→ **Task objective**
Retype the records exactly.
══ Records for the task ══
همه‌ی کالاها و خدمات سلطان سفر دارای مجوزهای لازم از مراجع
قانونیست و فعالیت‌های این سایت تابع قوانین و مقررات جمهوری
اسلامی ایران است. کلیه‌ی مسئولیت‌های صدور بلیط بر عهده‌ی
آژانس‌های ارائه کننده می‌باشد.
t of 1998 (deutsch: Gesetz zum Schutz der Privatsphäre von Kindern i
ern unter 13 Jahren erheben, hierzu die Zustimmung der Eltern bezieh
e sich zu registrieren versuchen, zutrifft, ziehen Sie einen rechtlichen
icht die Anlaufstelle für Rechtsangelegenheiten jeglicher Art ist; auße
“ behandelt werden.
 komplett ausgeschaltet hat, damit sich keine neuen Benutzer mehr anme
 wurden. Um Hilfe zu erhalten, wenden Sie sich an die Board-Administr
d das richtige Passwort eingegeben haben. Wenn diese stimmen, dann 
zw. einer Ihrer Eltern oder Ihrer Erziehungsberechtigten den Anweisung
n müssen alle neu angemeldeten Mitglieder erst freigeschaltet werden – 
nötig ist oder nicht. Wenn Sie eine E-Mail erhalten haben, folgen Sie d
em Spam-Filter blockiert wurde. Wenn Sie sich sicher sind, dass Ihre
═══
→ **Written response**
همه‌ی کالاها و خدمات سلطان سفر دارای مجوزهای لازم از مراجع
قانونیست و فعالیت‌های این سایت تابع قوانین و مقررات جمهوری
اسلامی ایران است. کلیه‌ی مسئولیت‌های صدور بلیط بر عهده‌ی
آژانس‌های ارائه کننده می‌باشد.
t of 1998 (deutsch: Gesetz zum Schutz der Privatsphäre von Kindern i
ern unter 13 Jahren erheben, hierzu die Zustimmung der Eltern bezieh
e sich zu registrieren versuchen, zutrifft, ziehen Sie einen rechtlichen
icht die Anlaufstelle für Rechtsangelegenheiten jeglicher Art ist; auße
“ behandelt werden.
 komplett ausgeschaltet hat, damit sich keine neuen Benutzer mehr anme
 wurden. Um Hilfe zu erhalten, wenden Sie sich an die Board-Administr
d das richtige Passwort eingegeben haben. Wenn diese stimmen, dann 
zw. einer Ihrer Eltern oder Ihrer Erziehungsberechtigten den Anweisung
n müssen alle neu angemeldeten Mitglieder erst freigeschaltet werden – 
nötig ist oder nicht. Wenn Sie eine E-Mail erhalten haben, folgen Sie d
em Spam-Filter blockiert wurde. Wenn Sie sich sicher sind, dass Ihre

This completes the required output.